• **Activity**
Where does the string "이동통신매장용" appear in the records? Copy each line that holds it.

(Material to process begins)

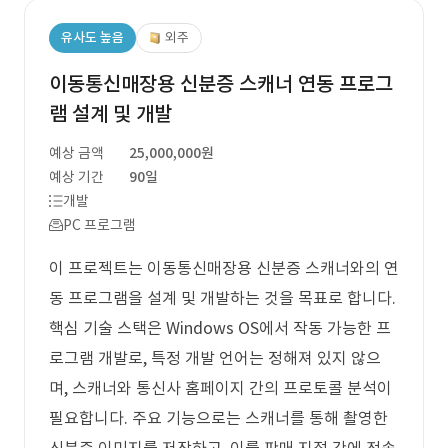
유사도 높음
외주
이동통신매장용 신분증 스캐너 연동 프로그
램 설계 및 개발
예상 금액
25,000,000원
예상 기간
90일
개발
PC 프로그램
이 프로젝트는 이동통신매장용 신분증 스캐너와의 연
동 프로그램을 설계 및 개발하는 것을 목표로 합니다.
핵심 기술 스택은 Windows OS에서 작동 가능한 프
로그램 개발로, 특정 개발 언어는 정해져 있지 않으
며, 스캐너와 통신사 홈페이지 간의 프로토콜 분석이
필요합니다. 주요 기능으로는 스캐너를 통해 촬영한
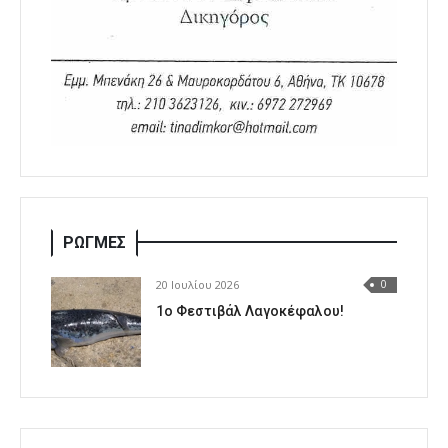
ΡΩΓΜΕΣ
20 Ιουλίου 2026
0
1o Φεστιβάλ Λαγοκέφαλου!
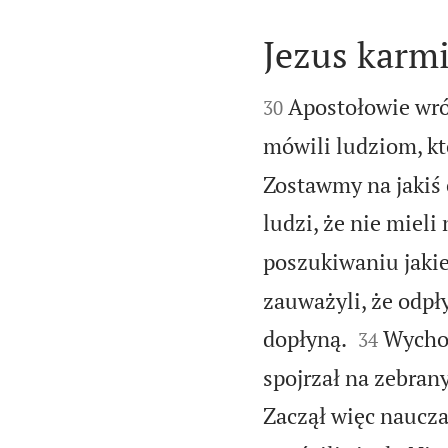
Jezus karmi


Apostołowie wróc
30
mówili ludziom, kt
Zostawmy na jakiś 
ludzi, że nie mieli
poszukiwaniu jaki
zauważyli, że odpły


dopłyną.
Wychod
34
spojrzał na zebrany
Zaczął więc naucza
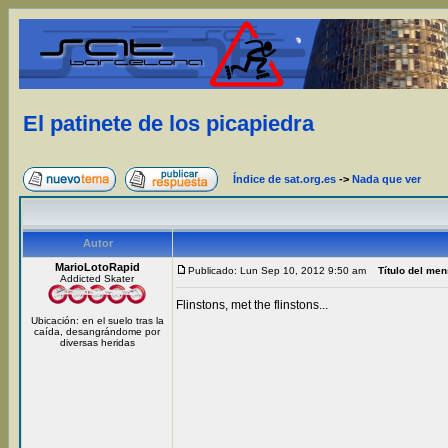
El patinete de los picapiedra
Índice de sat.org.es
->
Nada que ver
Autor
MarioLotoRapid
Publicado: Lun Sep 10, 2012 9:50 am
Título del men
Addicted Skater
Flinstons, met the flinstons...
Ubicación: en el suelo tras la
caída, desangrándome por
diversas heridas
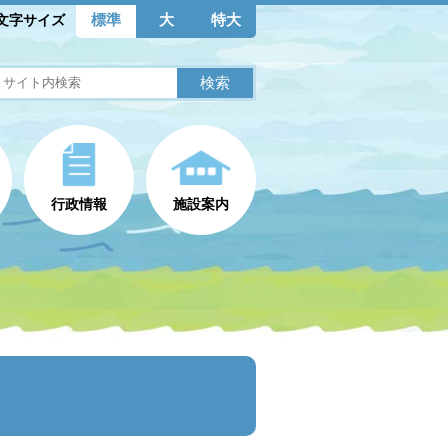
標準
大
特大
文字サイズ
行政情報
施設案内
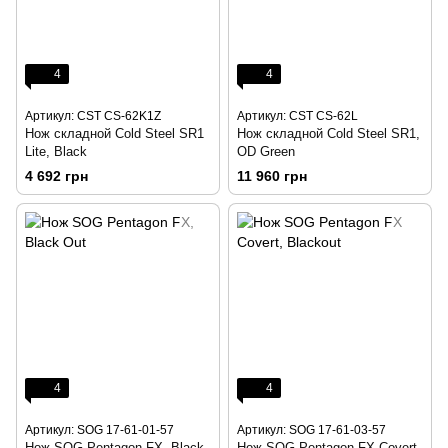
4
4
Артикул: CST CS-62K1Z
Артикул: CST CS-62L
Нож складной Cold Steel SR1
Нож складной Cold Steel SR1,
Lite, Black
OD Green
4 692 грн
11 960 грн
4
4
Артикул: SOG 17-61-01-57
Артикул: SOG 17-61-03-57
Нож SOG Pentagon FX, Black
Нож SOG Pentagon FX Covert,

(Material to process ends)

• **Written solution**
이동통신매장용 신분증 스캐너 연동 프로그
이 프로젝트는 이동통신매장용 신분증 스캐너와의 연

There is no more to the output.